現在、AIは特定の医療画像そのものの評価や解析などには高い性能を発揮することがすでに示されている。その一方で、より高度な判断が可能なAIの構築のためには、詳細で時系列にわたる臨床情報を活用する必要がある。これらの情報は医療関係者による文章記載などの構造化されていない部分も多く、電子カルテ内のテキストや数値、医療論文での記述、遺伝子情報、診断画像といった多種多様の膨大なデータを統合・連携して実践応用するためのAI技術はいまだ確立されていない。これらの医療情報の活用には、医療分野の高度な知識を持った研究者と、AIの研究者およびエンジニアの密な連携による医療のためのAI開発が不可欠なものとなっているという。
そうした中、京都大学と富士通、富士通研究所は、医療分野でAIを活用するための共同研究講座「医療情報AIシステム学講座」を京都大学大学院医学研究科に設置し、2018年1月より約2年間活動することを発表した。

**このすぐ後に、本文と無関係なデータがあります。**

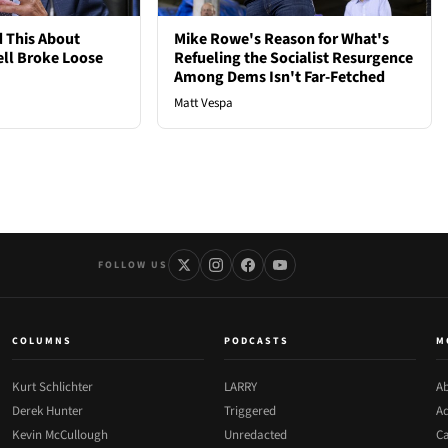
 This About
Mike Rowe's Reason for What's
ell Broke Loose
Refueling the Socialist Resurgence
Among Dems Isn't Far-Fetched
Matt Vespa
FOLLOW US
COLUMNS
PODCASTS
M
Kurt Schlichter
LARRY
Ab
Derek Hunter
Triggered
Ad
Kevin McCullough
Unredacted
Ca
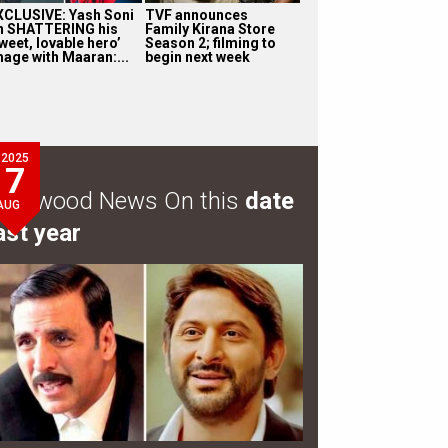
XCLUSIVE: Yash Soni
TVF announces
n SHATTERING his
Family Kirana Store
weet, lovable hero’
Season 2; filming to
mage with Maaran:...
begin next week
2025
7
ollywood News On this
date
AUG
ast year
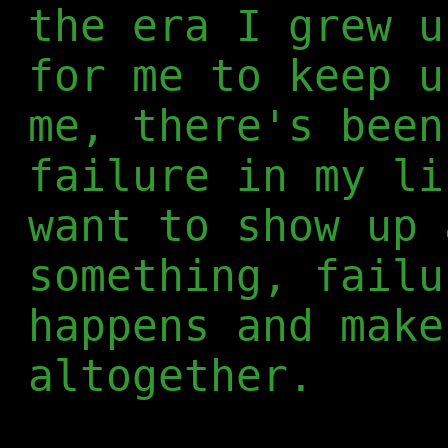
the era I grew u
for me to keep u
me, there's been
failure in my li
want to show up 
something, failu
happens and make
altogether.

共同研究講座では、京都大学医学部附属病院の電子カルテに蓄積された患者データなどの各種医療情報と、富士通グループが持つ最先端のAI技術「FUJITSU Human Centric AI Zinrai」を使い、京都大学の医師やバイオインフォマティクス研究者と、富士通グループのAI技術者が協力して、新たな診療支援や創薬の実現など、AIを活用した次世代の高度医療化に向けた研究開発を実施する。また、共同研究で開発した知識データベース基盤や得られた知見は、保険などの関連分野での応用も進め、社会に成果を広く還元していくことを目指す。
まずは、自然言語処理技術でデータのクレンジングを行い、解析のための環境を整備する。その後、統合的に整備された大規模データから、機械学習などにより疾患ごとの共通的な特徴を抽出してモデル化し、医療画像の中からある病気の特性を判別するなどの新たな診療支援や、次世代創薬の発見などを目指す。また、医療分野に特化したAI技術の高度化も併せて研究する。
京都大学は、医師やバイオインフォマティクス研究者の知見の提供、AI活用におけるバイオインフォマティクス研究者の育成、臨床データの提供や評価などを行う。また、富士通グループは、AI技術やビッグデータ解析技術の提供、医療分野向けAI技術の開発、知識データベース基盤の構築などを支援する。